Segment Open

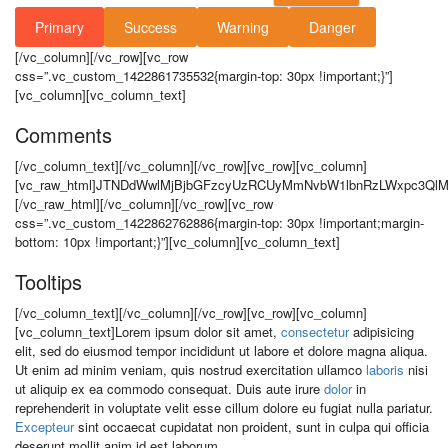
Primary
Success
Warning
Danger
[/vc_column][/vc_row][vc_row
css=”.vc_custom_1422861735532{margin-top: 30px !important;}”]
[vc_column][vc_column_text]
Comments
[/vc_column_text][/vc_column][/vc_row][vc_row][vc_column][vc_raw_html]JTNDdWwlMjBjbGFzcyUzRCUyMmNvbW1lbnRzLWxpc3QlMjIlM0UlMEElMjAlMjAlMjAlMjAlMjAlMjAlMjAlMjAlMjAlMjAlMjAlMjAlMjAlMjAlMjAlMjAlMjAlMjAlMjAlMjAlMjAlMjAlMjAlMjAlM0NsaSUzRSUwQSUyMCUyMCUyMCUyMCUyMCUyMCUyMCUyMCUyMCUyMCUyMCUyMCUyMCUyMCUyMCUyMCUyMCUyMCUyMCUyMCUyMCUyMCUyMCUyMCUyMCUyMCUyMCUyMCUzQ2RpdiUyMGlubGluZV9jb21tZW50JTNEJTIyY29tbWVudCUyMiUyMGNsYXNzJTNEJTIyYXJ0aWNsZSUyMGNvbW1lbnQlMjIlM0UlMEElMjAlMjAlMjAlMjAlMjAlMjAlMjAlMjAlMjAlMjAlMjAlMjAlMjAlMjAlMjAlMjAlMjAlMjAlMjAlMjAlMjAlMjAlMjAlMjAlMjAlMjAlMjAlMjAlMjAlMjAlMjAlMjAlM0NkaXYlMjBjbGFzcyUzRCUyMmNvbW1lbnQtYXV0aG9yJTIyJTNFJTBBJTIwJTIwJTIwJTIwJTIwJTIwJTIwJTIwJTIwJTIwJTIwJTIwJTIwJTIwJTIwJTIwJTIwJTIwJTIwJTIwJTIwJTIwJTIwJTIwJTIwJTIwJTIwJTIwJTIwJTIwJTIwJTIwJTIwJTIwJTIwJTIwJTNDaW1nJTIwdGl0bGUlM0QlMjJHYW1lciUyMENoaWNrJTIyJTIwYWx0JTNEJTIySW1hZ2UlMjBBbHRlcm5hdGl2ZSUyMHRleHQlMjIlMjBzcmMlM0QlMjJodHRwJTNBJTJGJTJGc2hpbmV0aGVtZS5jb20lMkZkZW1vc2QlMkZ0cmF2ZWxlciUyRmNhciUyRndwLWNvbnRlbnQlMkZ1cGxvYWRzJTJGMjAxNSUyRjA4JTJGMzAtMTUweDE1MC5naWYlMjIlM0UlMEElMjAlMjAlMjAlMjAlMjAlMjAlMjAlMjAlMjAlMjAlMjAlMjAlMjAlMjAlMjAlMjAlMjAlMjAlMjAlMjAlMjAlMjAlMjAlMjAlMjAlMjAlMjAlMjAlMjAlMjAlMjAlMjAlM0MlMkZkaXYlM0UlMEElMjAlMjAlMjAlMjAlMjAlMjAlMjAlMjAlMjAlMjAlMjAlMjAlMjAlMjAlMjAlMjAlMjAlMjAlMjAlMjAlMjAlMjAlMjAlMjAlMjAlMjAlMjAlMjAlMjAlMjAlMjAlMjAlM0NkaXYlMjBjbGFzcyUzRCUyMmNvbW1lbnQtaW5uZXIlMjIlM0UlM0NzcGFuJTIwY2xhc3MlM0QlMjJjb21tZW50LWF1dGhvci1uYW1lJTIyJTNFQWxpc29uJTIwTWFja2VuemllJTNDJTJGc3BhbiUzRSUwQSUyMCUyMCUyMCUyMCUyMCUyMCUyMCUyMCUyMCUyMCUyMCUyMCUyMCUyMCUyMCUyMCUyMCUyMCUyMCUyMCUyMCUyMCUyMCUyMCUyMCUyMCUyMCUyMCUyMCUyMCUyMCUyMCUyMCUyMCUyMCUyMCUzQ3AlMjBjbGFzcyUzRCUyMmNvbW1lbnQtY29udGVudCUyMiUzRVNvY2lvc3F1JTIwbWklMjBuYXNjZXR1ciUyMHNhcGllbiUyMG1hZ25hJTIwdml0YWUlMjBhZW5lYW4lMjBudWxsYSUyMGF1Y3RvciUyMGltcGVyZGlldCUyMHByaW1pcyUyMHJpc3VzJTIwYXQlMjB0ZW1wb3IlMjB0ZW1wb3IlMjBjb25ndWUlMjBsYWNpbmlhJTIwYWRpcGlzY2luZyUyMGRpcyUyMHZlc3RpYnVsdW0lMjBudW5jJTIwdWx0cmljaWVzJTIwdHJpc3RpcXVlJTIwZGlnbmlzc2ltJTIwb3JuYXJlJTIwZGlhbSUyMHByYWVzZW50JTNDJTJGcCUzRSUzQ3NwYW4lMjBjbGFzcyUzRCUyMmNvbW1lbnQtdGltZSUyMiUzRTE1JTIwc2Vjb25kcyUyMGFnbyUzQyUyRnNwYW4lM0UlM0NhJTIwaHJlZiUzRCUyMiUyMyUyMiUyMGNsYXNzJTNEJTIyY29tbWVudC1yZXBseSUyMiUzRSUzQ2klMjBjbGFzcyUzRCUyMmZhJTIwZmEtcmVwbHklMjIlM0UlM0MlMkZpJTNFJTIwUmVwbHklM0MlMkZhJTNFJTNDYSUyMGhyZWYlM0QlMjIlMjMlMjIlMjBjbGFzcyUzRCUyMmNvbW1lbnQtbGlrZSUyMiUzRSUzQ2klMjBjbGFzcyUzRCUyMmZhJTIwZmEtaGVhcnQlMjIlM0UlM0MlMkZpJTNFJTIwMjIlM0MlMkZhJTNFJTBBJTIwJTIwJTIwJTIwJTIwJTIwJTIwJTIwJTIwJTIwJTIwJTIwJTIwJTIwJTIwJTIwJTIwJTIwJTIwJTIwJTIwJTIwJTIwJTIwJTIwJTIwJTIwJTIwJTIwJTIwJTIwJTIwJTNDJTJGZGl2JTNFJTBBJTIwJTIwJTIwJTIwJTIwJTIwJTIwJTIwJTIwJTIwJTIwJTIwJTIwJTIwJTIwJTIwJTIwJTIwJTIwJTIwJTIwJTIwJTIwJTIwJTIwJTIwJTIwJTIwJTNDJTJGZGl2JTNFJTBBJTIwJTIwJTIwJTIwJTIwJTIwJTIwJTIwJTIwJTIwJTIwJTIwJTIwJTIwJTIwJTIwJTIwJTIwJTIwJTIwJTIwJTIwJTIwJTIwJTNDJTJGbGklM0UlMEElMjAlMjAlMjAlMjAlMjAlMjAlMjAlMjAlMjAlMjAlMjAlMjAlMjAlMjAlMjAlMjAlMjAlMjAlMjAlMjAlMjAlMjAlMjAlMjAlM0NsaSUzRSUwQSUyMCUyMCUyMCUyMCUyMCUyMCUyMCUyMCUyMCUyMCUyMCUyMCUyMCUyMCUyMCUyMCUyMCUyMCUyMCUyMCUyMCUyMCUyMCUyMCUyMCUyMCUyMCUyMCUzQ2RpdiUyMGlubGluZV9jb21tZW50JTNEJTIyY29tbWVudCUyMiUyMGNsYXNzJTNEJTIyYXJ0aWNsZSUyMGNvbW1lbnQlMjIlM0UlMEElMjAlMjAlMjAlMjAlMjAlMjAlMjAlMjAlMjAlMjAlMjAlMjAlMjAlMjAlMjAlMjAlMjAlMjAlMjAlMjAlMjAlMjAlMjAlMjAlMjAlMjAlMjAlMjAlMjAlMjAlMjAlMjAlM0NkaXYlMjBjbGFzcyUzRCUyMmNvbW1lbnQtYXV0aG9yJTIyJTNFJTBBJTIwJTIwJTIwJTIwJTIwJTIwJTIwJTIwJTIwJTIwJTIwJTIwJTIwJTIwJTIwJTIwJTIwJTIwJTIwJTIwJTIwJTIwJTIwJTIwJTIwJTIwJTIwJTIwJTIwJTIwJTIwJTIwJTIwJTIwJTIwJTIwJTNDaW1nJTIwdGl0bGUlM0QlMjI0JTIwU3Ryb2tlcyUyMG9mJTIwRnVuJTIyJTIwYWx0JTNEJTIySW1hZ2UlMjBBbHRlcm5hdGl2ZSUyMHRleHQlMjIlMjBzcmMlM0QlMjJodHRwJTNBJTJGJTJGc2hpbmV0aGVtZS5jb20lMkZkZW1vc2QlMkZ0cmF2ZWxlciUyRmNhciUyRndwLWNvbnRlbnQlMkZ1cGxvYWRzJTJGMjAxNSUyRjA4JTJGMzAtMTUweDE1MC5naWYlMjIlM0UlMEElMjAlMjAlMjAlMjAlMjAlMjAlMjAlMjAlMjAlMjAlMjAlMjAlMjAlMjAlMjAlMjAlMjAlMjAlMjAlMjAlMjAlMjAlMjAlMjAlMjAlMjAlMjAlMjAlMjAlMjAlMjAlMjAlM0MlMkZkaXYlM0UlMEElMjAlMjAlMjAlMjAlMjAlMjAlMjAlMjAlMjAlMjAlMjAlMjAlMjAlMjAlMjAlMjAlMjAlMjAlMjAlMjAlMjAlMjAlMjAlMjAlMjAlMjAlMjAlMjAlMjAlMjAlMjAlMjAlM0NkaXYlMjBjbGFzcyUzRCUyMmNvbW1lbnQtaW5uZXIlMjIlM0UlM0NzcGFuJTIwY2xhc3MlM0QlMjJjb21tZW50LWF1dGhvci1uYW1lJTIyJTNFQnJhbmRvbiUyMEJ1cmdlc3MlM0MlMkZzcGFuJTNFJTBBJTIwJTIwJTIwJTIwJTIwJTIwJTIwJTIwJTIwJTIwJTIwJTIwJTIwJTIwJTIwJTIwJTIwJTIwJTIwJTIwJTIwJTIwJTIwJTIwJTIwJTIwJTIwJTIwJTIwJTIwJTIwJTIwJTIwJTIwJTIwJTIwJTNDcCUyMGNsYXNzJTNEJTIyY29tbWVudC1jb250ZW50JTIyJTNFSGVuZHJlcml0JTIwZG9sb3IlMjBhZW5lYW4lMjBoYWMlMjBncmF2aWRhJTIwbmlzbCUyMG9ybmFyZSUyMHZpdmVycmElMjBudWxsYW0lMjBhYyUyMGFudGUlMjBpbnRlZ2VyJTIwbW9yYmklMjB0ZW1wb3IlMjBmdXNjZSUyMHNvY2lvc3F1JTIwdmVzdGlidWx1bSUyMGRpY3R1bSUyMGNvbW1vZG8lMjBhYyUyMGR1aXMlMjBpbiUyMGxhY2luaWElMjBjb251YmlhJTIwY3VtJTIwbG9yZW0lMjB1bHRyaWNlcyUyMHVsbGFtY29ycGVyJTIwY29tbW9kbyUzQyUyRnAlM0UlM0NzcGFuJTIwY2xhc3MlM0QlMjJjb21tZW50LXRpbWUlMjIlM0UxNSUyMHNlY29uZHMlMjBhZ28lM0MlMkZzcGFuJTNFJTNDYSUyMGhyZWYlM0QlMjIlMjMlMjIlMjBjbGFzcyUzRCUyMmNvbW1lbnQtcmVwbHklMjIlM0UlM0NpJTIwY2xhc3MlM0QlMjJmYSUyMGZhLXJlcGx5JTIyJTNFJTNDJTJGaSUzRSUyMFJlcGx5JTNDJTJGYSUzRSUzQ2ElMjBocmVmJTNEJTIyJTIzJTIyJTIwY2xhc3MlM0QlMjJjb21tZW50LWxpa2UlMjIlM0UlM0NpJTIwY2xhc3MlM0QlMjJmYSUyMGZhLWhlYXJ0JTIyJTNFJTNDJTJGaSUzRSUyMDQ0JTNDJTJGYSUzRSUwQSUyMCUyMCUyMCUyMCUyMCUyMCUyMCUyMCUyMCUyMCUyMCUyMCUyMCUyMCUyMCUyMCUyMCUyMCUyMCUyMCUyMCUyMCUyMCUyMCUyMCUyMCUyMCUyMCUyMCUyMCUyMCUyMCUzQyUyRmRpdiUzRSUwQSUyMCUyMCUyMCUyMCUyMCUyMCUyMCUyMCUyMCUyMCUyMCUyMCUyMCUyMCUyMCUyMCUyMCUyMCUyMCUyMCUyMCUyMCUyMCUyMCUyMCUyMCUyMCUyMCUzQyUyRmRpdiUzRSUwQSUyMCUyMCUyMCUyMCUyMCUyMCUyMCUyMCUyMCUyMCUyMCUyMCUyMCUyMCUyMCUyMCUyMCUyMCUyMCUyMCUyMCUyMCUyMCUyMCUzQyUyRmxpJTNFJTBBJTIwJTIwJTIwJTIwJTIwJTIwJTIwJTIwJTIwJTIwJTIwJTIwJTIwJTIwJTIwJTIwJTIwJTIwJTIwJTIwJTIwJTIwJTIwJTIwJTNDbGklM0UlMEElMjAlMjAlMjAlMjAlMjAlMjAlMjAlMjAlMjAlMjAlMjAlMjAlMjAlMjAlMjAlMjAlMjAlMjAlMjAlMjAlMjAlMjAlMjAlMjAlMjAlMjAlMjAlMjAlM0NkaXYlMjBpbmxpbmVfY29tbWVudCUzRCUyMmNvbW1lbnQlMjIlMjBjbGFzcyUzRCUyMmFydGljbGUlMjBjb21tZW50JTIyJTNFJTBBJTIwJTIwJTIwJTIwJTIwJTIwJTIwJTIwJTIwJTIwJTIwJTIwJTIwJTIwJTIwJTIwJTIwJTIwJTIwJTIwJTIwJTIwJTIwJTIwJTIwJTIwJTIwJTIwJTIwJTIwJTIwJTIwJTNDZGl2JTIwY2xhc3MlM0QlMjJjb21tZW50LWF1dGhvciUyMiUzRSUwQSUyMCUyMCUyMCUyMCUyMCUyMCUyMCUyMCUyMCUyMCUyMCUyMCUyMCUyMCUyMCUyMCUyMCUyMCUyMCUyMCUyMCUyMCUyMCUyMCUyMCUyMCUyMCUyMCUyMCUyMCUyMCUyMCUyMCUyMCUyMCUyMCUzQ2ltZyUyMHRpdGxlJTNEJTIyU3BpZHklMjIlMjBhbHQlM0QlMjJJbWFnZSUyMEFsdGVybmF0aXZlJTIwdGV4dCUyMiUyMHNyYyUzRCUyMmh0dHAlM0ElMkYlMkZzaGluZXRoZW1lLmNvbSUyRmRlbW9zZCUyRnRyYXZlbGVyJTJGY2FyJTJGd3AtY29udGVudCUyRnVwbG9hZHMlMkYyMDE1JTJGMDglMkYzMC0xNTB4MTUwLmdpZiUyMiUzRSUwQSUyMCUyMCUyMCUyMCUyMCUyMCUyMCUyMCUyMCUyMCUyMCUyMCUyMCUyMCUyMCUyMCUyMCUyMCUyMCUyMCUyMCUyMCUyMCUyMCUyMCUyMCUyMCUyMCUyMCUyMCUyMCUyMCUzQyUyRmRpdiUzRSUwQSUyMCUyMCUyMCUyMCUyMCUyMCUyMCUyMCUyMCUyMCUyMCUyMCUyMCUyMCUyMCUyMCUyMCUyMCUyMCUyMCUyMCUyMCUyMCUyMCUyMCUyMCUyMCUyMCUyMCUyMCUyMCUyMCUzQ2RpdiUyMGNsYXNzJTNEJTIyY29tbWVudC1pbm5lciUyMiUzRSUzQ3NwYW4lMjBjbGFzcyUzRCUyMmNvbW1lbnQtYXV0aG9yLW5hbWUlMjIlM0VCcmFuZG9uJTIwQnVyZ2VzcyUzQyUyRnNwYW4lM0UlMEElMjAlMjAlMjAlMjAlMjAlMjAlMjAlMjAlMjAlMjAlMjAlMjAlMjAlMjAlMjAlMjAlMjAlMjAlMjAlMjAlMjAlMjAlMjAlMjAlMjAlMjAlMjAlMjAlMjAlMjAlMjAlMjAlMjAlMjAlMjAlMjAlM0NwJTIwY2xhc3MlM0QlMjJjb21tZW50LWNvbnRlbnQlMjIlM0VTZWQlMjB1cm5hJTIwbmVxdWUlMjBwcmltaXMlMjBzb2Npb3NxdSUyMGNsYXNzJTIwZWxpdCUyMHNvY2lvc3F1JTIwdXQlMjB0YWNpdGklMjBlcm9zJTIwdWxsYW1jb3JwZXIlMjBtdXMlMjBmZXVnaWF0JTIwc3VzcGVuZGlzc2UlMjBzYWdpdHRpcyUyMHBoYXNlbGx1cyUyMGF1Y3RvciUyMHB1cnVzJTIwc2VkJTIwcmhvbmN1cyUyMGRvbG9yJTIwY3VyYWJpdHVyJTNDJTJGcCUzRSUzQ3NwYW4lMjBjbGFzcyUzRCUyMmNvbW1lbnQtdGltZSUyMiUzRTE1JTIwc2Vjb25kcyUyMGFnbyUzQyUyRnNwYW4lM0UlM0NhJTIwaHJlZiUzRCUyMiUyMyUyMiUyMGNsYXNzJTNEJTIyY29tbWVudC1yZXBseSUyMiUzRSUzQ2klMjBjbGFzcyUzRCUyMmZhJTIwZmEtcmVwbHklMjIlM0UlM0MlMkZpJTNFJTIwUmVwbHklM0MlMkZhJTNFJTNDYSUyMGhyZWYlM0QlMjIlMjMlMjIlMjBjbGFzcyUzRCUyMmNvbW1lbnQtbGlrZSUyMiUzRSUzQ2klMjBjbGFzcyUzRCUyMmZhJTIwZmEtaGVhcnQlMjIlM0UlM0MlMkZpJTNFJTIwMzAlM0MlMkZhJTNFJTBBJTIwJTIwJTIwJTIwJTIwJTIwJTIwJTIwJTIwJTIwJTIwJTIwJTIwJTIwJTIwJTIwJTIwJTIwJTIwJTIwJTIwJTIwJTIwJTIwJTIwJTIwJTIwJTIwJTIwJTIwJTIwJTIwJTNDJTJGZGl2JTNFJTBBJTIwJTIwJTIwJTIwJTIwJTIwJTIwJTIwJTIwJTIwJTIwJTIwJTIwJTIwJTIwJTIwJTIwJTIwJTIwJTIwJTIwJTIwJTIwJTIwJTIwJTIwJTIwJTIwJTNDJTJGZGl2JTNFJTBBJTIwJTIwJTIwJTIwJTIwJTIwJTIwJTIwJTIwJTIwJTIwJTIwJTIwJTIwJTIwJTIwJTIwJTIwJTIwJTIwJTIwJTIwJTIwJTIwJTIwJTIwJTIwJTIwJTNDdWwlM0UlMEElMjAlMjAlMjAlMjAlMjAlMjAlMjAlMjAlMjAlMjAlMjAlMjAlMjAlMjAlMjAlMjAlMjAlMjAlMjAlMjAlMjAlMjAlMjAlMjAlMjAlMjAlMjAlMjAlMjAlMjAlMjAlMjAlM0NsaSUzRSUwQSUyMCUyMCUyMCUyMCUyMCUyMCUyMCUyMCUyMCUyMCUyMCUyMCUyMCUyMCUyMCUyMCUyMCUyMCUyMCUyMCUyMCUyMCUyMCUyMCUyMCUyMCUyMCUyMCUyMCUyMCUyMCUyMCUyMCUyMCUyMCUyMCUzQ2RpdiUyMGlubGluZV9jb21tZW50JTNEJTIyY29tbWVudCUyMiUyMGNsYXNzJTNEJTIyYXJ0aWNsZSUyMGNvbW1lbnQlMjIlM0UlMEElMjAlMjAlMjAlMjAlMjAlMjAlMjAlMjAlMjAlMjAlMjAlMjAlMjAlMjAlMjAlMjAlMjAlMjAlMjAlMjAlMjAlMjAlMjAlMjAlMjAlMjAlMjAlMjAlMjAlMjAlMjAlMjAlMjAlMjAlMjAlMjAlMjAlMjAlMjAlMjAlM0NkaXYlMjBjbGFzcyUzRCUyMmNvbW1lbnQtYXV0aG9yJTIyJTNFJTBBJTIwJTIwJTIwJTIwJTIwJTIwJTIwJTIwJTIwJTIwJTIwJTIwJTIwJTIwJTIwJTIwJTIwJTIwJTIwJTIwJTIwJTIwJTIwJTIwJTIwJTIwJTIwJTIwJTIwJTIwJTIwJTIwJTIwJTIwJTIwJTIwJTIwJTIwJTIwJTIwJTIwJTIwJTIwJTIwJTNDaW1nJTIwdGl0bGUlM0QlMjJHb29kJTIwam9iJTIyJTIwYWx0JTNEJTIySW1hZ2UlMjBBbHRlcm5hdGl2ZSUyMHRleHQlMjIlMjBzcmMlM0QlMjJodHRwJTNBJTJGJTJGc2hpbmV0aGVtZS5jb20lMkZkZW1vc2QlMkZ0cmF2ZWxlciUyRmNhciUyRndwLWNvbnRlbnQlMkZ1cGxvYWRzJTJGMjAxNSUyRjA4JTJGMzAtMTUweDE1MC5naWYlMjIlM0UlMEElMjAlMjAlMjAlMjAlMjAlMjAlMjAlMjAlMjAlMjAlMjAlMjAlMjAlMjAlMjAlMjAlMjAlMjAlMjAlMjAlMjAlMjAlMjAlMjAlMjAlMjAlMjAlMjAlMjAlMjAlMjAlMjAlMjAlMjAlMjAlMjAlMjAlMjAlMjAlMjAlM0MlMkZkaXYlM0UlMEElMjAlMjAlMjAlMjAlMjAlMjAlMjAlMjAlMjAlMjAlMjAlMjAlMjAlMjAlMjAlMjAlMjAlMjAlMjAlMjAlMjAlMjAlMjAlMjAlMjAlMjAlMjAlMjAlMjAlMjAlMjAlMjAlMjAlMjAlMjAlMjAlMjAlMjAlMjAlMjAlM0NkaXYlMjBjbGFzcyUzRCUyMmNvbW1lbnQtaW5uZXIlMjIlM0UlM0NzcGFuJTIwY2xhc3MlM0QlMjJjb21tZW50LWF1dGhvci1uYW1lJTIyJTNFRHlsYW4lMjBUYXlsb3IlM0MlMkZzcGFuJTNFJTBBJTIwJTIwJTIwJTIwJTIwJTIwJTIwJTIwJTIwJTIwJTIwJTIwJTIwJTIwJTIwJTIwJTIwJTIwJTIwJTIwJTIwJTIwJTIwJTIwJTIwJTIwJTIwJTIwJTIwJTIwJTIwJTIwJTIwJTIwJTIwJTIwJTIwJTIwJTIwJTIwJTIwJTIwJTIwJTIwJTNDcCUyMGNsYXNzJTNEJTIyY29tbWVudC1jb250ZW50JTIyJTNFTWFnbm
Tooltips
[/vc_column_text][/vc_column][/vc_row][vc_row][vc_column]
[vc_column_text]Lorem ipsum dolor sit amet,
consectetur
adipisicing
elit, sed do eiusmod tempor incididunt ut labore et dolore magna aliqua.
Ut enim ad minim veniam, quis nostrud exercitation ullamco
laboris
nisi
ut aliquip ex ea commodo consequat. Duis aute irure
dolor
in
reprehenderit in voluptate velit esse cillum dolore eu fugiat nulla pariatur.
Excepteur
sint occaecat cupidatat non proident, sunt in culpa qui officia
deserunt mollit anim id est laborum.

Segment Closed

Exercise aim> If a line in the material holds "dolore", copy it.

Answer to the problem>
elit, sed do eiusmod tempor incididunt ut labore et dolore magna aliqua.
reprehenderit in voluptate velit esse cillum dolore eu fugiat nulla pariatur.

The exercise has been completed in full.